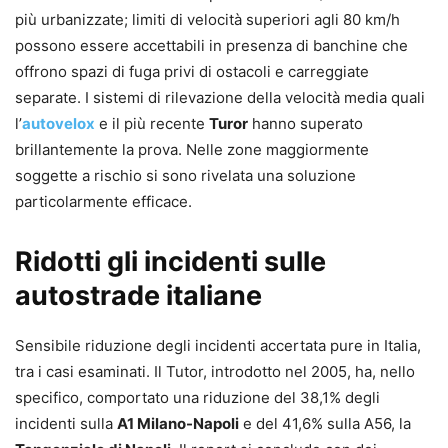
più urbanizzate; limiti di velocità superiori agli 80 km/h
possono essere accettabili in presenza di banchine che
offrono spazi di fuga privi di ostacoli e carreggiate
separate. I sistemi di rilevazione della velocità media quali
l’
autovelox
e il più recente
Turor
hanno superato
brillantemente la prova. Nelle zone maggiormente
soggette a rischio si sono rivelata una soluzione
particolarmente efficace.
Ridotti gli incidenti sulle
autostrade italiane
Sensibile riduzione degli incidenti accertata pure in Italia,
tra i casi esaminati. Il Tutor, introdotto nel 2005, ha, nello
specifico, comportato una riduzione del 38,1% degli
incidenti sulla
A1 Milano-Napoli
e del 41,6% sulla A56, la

==========

Work required:
From the data above, copy every line where "degli" appears.

Written response:
Sensibile riduzione degli incidenti accertata pure in Italia,
specifico, comportato una riduzione del 38,1% degli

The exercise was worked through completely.